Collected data
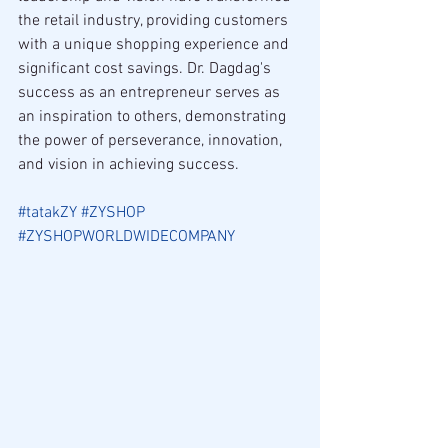
the retail industry, providing customers 
with a unique shopping experience and 
significant cost savings. Dr. Dagdag's 
success as an entrepreneur serves as 
an inspiration to others, demonstrating 
the power of perseverance, innovation, 
and vision in achieving success.
#tatakZY
#ZYSHOP
#ZYSHOPWORLDWIDECOMPANY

-- The task --
Repeat the data word for word, excluding any image.

-- Answer for this exercise --
the retail industry, providing customers 
with a unique shopping experience and 
significant cost savings. Dr. Dagdag's 
success as an entrepreneur serves as 
an inspiration to others, demonstrating 
the power of perseverance, innovation, 
and vision in achieving success.
#tatakZY
#ZYSHOP
#ZYSHOPWORLDWIDECOMPANY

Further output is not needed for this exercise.